> **Data section**
--- --- ---
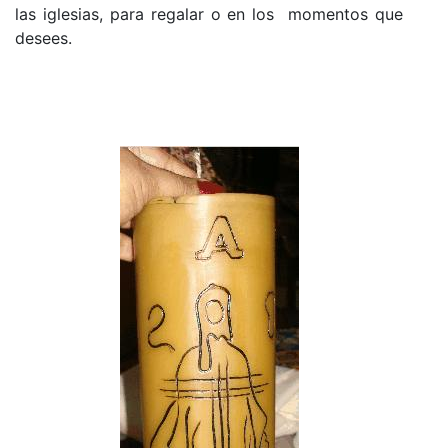
las iglesias, para regalar o
en los
momentos que
desees.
--- --- ---
> **Work order**
Make an exact copy of the listing. Leave its pictures out.

> **Expected answer**
las iglesias, para regalar o
en los
momentos que
desees.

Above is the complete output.